We budget for someone to look after our baby,
amidst exploding lists, tallied in-comings, out-goings…
Transaction of love and care, the split inside, the ache,
so I can work, the un-named cost of wanting both

The new mother finds herself ‘stretched between two spheres’: her new role as parent, and the need to be a ‘serious’ returned employee. Talking to her partner becomes a chance to tell ‘stories of our absences’; and all the rooms of the house, all the domestic appliances, take on new significance.

In “The Bins” we find a four-part exposition of the woman’s new life as seen in the different types of household waste that accumulate. She is ‘too late’ with her ‘unused anti-wrinkle face cream’. She tries to ‘plate up love’ but ends up ‘so close to squalor and chaos’. The recycling is ‘abundant and overflowing’, and she smells ‘the heady perfume of decay, hidden under [her] sink’.

Perhaps forced to spend too much time at home thinking, the woman remembers her own parents’ home life which sometimes threatened to break into violence. She compares herself with other women, even those in paintings, and wonders ‘is she still herself inside the house?’ She also asks ‘will she be herself once more, one day?’ Her own home life has its moments of conflict, often over the smallest of things such as the ironing, the cooking, cleaning the toilet, all resolved in bed where the couple finally curl up together. Despite the tension and distractions of family life, the woman remembers that ‘love crackles…like cosmic static’.

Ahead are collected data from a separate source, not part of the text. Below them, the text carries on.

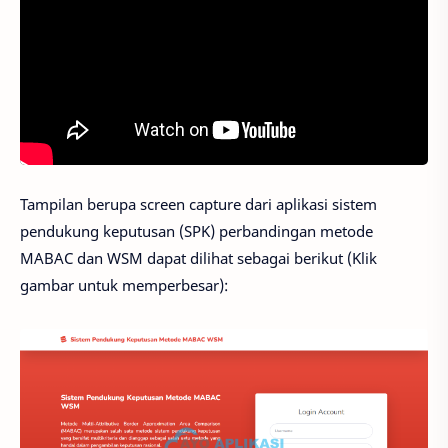
Tampilan berupa screen capture dari aplikasi sistem
pendukung keputusan (SPK) perbandingan metode
MABAC dan WSM dapat dilihat sebagai berikut (Klik
gambar untuk memperbesar):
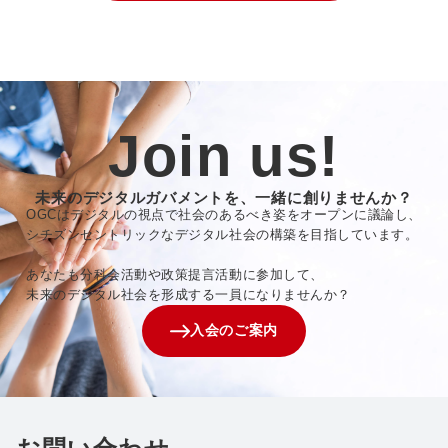
Join us!
未来のデジタルガバメントを、一緒に創りませんか？
OGCはデジタルの視点で社会のあるべき姿をオープンに議論し、
シチズンセントリックなデジタル社会の構築を目指しています。
あなたも分科会活動や政策提言活動に参加して、
未来のデジタル社会を形成する一員になりませんか？
入会のご案内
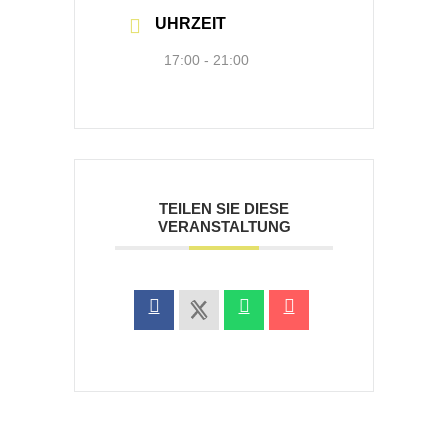
UHRZEIT
17:00 - 21:00
TEILEN SIE DIESE
VERANSTALTUNG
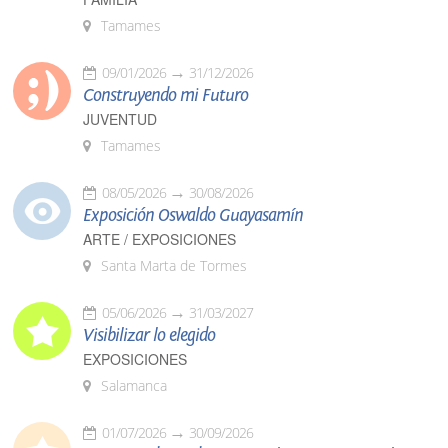
Tamames
09/01/2026
31/12/2026
Construyendo mi Futuro
JUVENTUD
Tamames
08/05/2026
30/08/2026
Exposición Oswaldo Guayasamín
ARTE / EXPOSICIONES
Santa Marta de Tormes
05/06/2026
31/03/2027
Visibilizar lo elegido
EXPOSICIONES
Salamanca
01/07/2026
30/09/2026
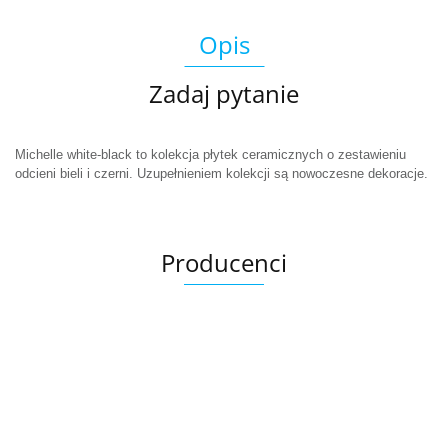
Opis
Zadaj pytanie
Michelle white-black to kolekcja płytek ceramicznych o zestawieniu
odcieni bieli i czerni. Uzupełnieniem kolekcji są nowoczesne dekoracje.
Producenci
Ariana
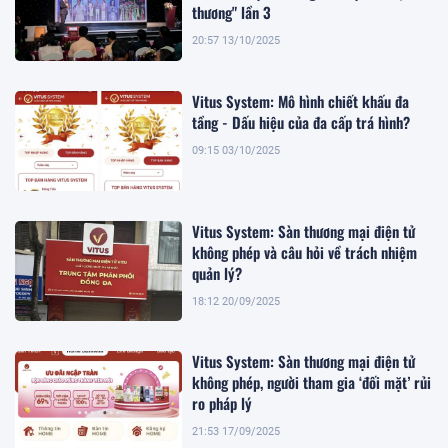
thương" lần 3
20:57 13/10/2025
Vitus System: Mô hình chiết khấu đa
tầng - Dấu hiệu của đa cấp trá hình?
09:15 03/10/2025
Vitus System: Sàn thương mại điện tử
không phép và câu hỏi về trách nhiệm
quản lý?
18:12 20/09/2025
Vitus System: Sàn thương mại điện tử
không phép, người tham gia ‘đối mặt’ rủi
ro pháp lý
21:53 17/09/2025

The final poem – which, again, is written in four distinct parts – is addressed ‘to my lover.’ We are left to wonder if the woman is remembering how things once were between them when they were young and carefree. “Dance macabre”, brings us full-circle to the sensuous writing of the opening poems. It is emotionally raw and erotic:

Exposed, the ball and socket of your hip joints,
the infinite oval of your pelvis, sciatic,
the place I kissed and watched you rise,
and how you breathed my name,
how I burst with the fingerprints
you left all over me

It’s sad that the poem ends very much in the past tense, ‘how I loved you’, as if such passion is never to be re-lived. And yet, there is a sense that this is simply the realism that pervades the narrative of this pamphlet with its totally honest way of confronting ‘house work’.